> [Assignment]:
Return the listing below verbatim. Pictures do not belong in the copy.

> [Input material]:
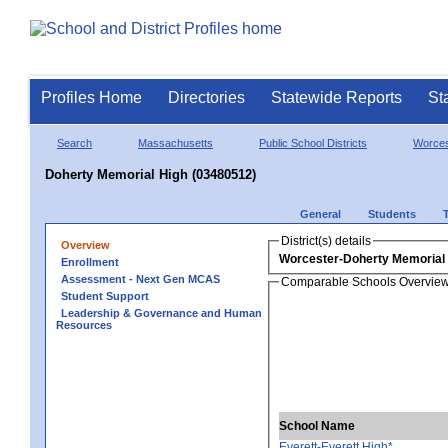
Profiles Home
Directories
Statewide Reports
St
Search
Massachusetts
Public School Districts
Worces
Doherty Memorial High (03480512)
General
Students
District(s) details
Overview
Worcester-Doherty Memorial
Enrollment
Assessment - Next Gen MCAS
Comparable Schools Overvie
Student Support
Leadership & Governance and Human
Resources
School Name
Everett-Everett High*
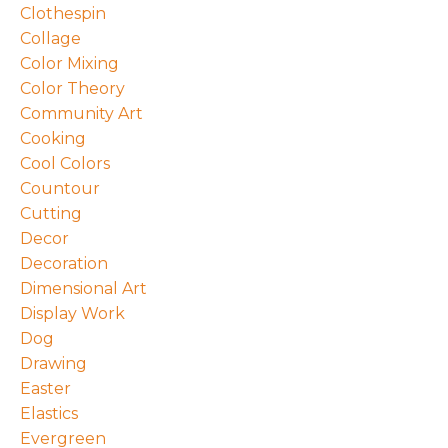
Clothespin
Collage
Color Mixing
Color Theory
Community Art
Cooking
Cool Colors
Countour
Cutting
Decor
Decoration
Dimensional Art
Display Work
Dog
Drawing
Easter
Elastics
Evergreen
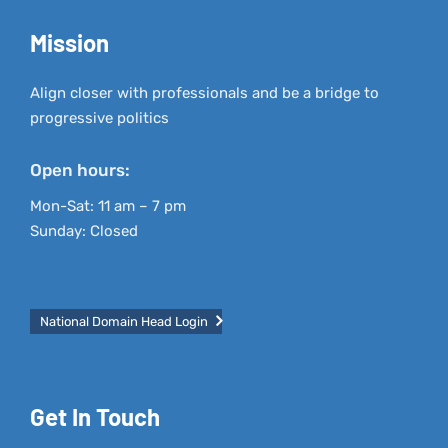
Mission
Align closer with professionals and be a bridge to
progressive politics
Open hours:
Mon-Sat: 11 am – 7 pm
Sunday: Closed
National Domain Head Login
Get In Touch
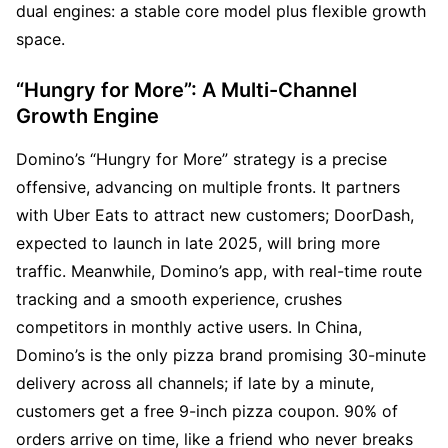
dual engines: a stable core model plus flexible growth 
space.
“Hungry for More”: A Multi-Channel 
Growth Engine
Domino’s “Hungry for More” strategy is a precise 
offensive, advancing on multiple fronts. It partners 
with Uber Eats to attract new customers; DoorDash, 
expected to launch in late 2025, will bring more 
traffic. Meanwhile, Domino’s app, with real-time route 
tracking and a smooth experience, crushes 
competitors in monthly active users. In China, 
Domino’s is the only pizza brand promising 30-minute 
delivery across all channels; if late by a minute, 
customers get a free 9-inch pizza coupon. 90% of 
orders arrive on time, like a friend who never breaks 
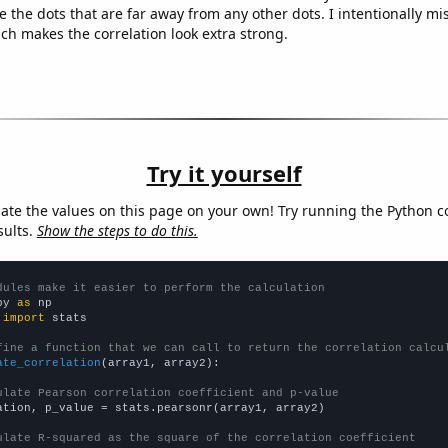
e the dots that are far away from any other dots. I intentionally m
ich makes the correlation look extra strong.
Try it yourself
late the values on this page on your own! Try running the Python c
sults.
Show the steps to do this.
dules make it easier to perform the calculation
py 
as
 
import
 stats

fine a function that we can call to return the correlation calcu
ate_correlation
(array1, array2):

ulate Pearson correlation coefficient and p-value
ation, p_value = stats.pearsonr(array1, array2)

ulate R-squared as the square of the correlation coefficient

> [Solution for this problem]:
Profiles Home
Directories
Statewide Reports
St
Search
Massachusetts
Public School Districts
Worces
Doherty Memorial High (03480512)
General
Students
District(s) details
Overview
Worcester-Doherty Memorial
Enrollment
Assessment - Next Gen MCAS
Comparable Schools Overvie
Student Support
Leadership & Governance and Human
Resources
School Name
Everett-Everett High*
Clothespin
Collage
Color Mixing
Color Theory
Community Art
Cooking
Cool Colors
Countour
Cutting
Decor
Decoration
Dimensional Art
Display Work
Dog
Drawing
Easter
Elastics
Evergreen
Mission
Align closer with professionals and be a bridge to
progressive politics
Open hours:
Mon-Sat: 11 am – 7 pm
Sunday: Closed
National Domain Head Login
Get In Touch
dual engines: a stable core model plus flexible growth 
space.
“Hungry for More”: A Multi-Channel 
Growth Engine
Domino’s “Hungry for More” strategy is a precise 
offensive, advancing on multiple fronts. It partners 
with Uber Eats to attract new customers; DoorDash, 
expected to launch in late 2025, will bring more 
traffic. Meanwhile, Domino’s app, with real-time route 
tracking and a smooth experience, crushes 
competitors in monthly active users. In China, 
Domino’s is the only pizza brand promising 30-minute 
delivery across all channels; if late by a minute, 
customers get a free 9-inch pizza coupon. 90% of 
orders arrive on time, like a friend who never breaks 
e the dots that are far away from any other dots. I intentionally m
ich makes the correlation look extra strong.
Try it yourself
late the values on this page on your own! Try running the Python c
sults.
Show the steps to do this.
dules make it easier to perform the calculation
py 
as
 
import
 stats

fine a function that we can call to return the correlation calcu
ate_correlation
(array1, array2):

ulate Pearson correlation coefficient and p-value
ation, p_value = stats.pearsonr(array1, array2)

ulate R-squared as the square of the correlation coefficient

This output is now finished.